_Transcribed page contents_.

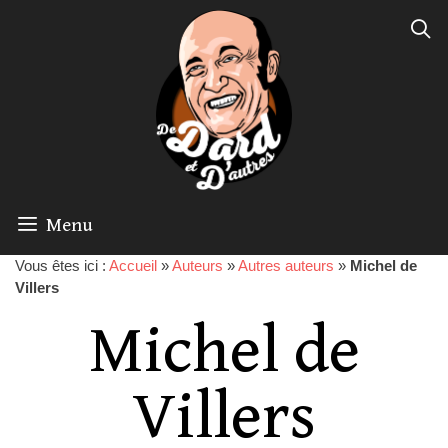
Menu
Vous êtes ici :
Accueil
»
Auteurs
»
Autres auteurs
»
Michel de
Villers
Michel de
Villers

_ASSIGNED TASK_.
Your answer must restate the entries word for word and contain no pictures.

_OUTPUT FOR THIS TASK_.
Menu
Vous êtes ici :
Accueil
»
Auteurs
»
Autres auteurs
»
Michel de
Villers
Michel de
Villers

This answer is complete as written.